### SUPPLIED DATA
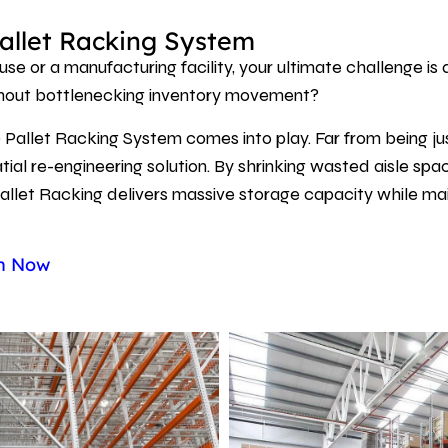
allet Racking System
se or a manufacturing facility, your ultimate challenge 
thout bottlenecking inventory movement?
 Pallet Racking System comes into play. Far from being ju
ial re-engineering solution. By shrinking wasted aisle sp
allet Racking delivers massive storage capacity while maint
gn Now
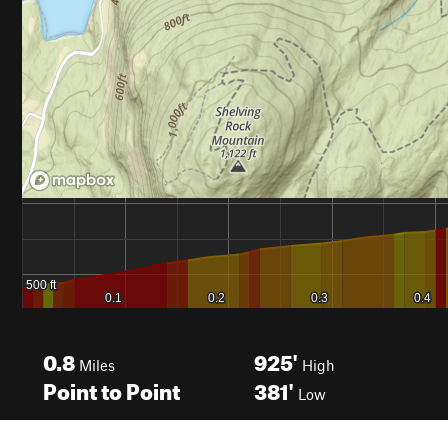
0.8
925'
Miles
High
Point to Point
381'
Low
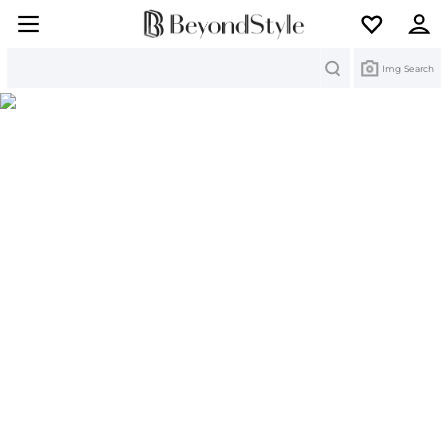
Search
Img Search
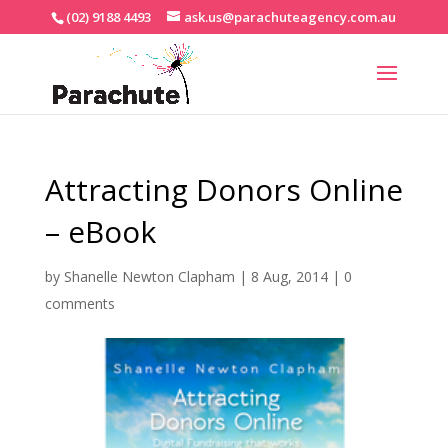
(02) 9188 4493
ask.us@parachuteagency.com.au
Attracting Donors Online
– eBook
by
Shanelle Newton Clapham
|
8 Aug, 2014
|
0
comments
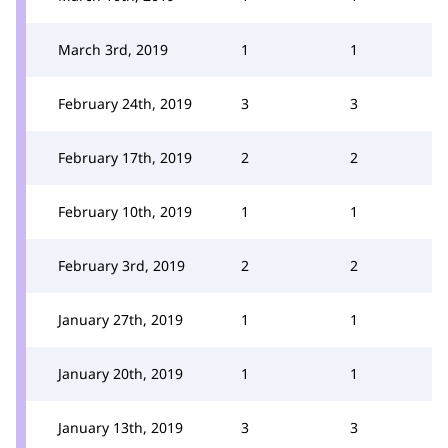
March 3rd, 2019
1
1
February 24th, 2019
3
3
February 17th, 2019
2
2
February 10th, 2019
1
1
February 3rd, 2019
2
2
January 27th, 2019
1
1
January 20th, 2019
1
1
January 13th, 2019
3
3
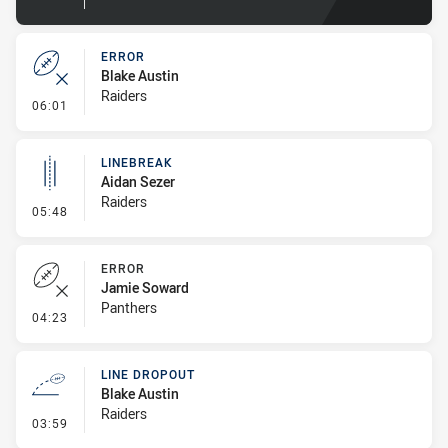
ERROR
Blake Austin
Raiders
- Error
06:01
LINEBREAK
Aidan Sezer
Raiders
- Linebreak
05:48
ERROR
Jamie Soward
Panthers
- Error
04:23
LINE DROPOUT
Blake Austin
Raiders
- Line Dropout
03:59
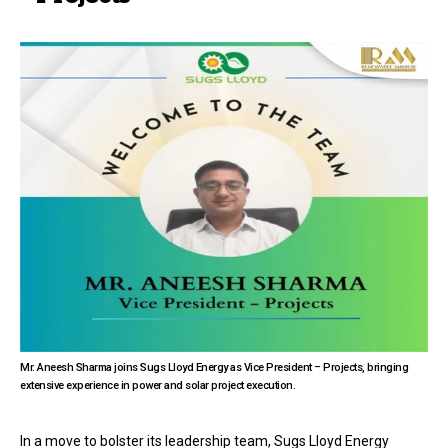
Mr. Aneesh Sharma joins Sugs Lloyd Energy as Vice President – Projects, bringing
extensive experience in power and solar project execution.
In a move to bolster its leadership team, Sugs Lloyd Energy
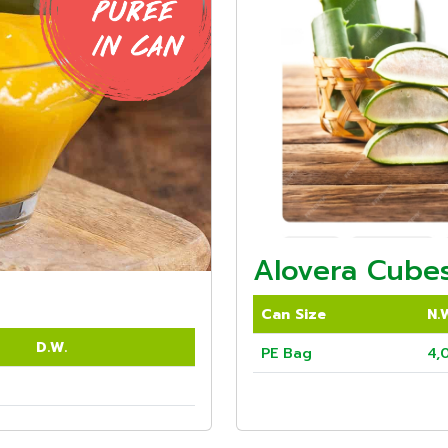
Alovera Cubes
Can Size
N.
D.W.
PE Bag
4,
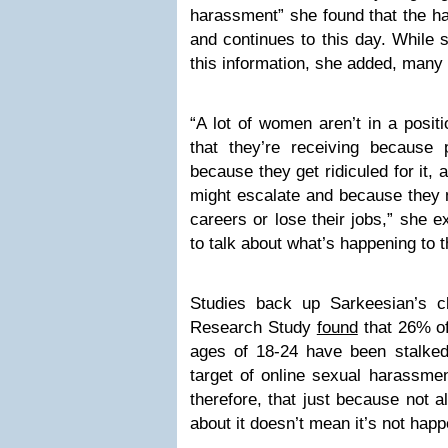
harassment” she found that the h
and continues to this day. While 
this information, she added, many
“A lot of women aren’t in a posit
that they’re receiving because 
because they get ridiculed for it
might escalate and because they m
careers or lose their jobs,” she 
to talk about what’s happening to 
Studies back up Sarkeesian’s c
Research Study
found
that 26% o
ages of 18-24 have been stalke
target of online sexual harassmen
therefore, that just because not a
about it doesn’t mean it’s not happ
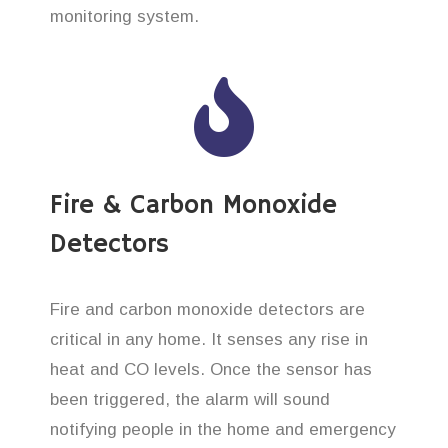
monitoring system.
Fire & Carbon Monoxide
Detectors
Fire and carbon monoxide detectors are
critical in any home. It senses any rise in
heat and CO levels. Once the sensor has
been triggered, the alarm will sound
notifying people in the home and emergency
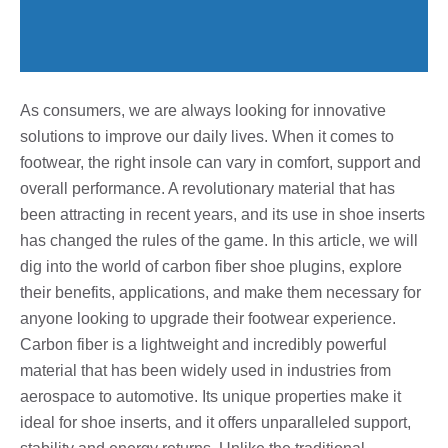
As consumers, we are always looking for innovative
solutions to improve our daily lives. When it comes to
footwear, the right insole can vary in comfort, support and
overall performance. A revolutionary material that has
been attracting in recent years, and its use in shoe inserts
has changed the rules of the game. In this article, we will
dig into the world of carbon fiber shoe plugins, explore
their benefits, applications, and make them necessary for
anyone looking to upgrade their footwear experience.
Carbon fiber is a lightweight and incredibly powerful
material that has been widely used in industries from
aerospace to automotive. Its unique properties make it
ideal for shoe inserts, and it offers unparalleled support,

### TASK DESCRIPTION
Search the entries for the word "February", then gather every line that has it.

### RESULT FOR THIS TASK
February 24th, 2019
February 17th, 2019
February 10th, 2019
February 3rd, 2019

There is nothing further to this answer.